Check each line of the listing for the word "give" and report the ones that have it.

• Provided data:
----------
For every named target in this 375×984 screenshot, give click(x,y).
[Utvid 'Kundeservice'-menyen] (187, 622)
----------
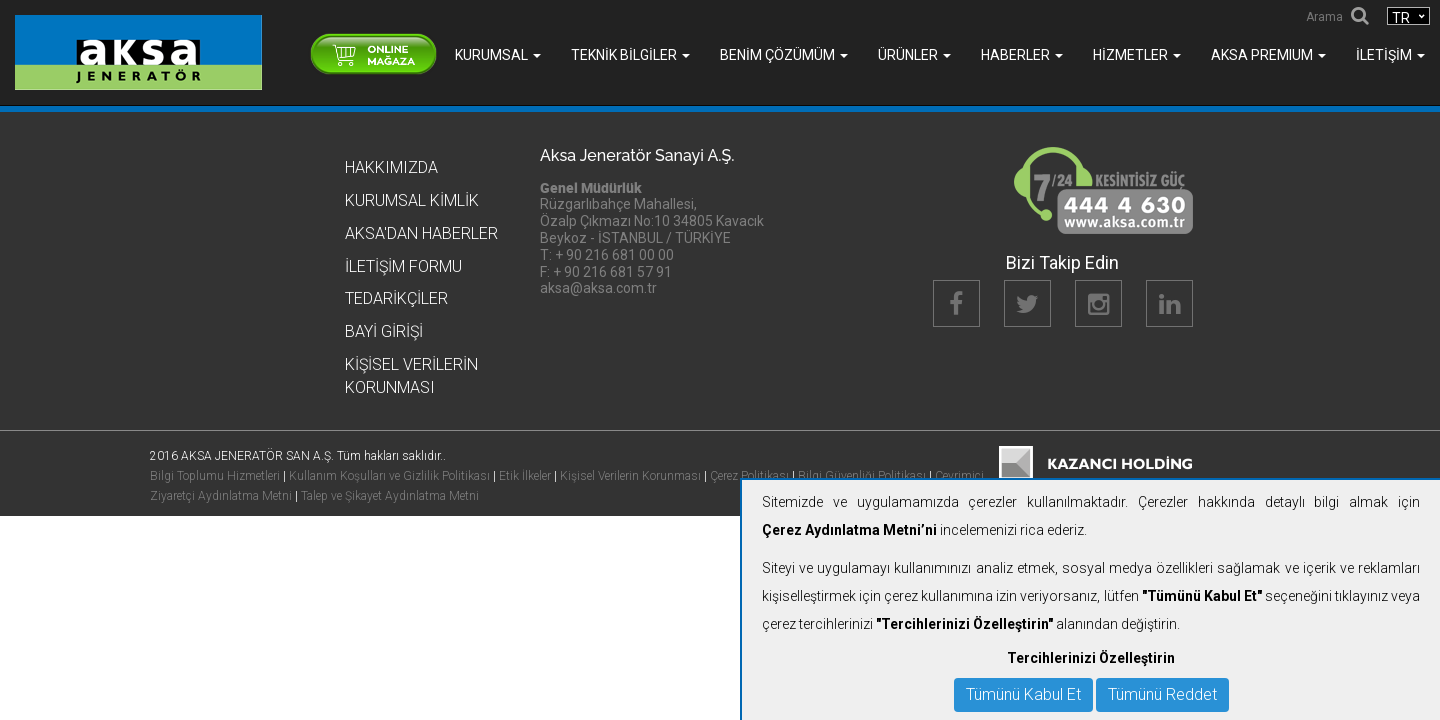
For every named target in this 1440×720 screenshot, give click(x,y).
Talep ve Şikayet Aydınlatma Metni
----------
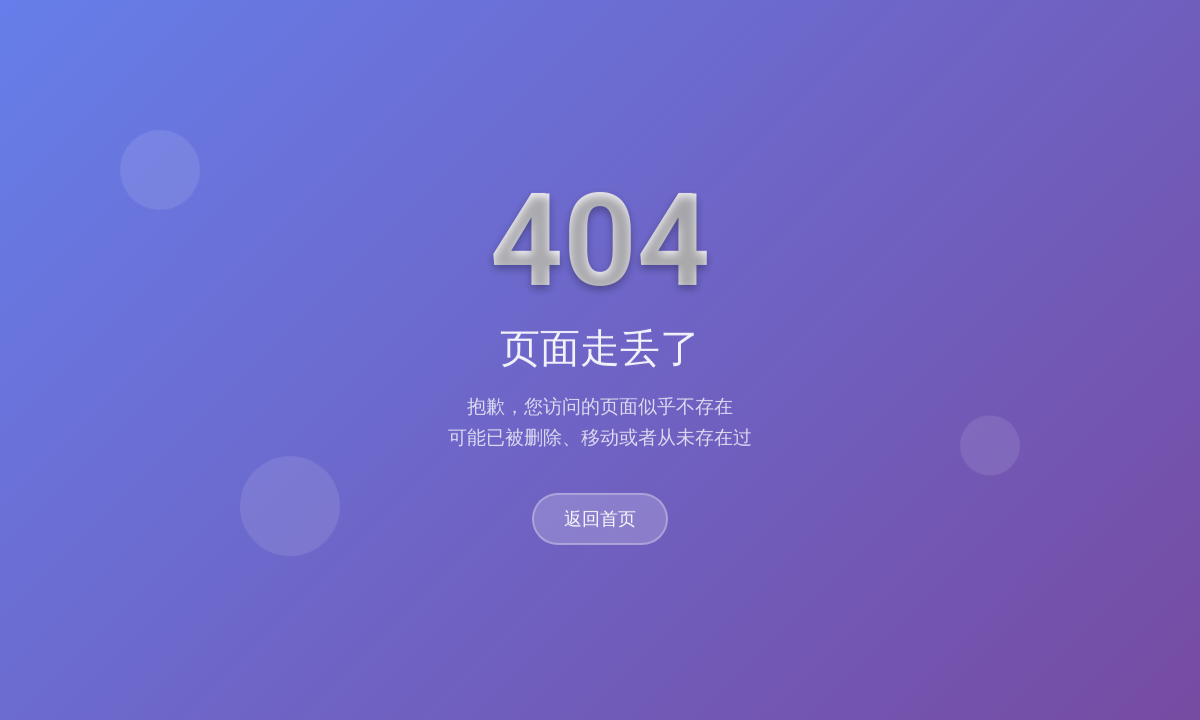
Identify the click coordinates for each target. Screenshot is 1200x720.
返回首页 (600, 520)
----------
• Exercise solution:
For every named target in this 375×984 screenshot, give click(x,y).
For every named target in this 1440×720 screenshot, give click(x,y).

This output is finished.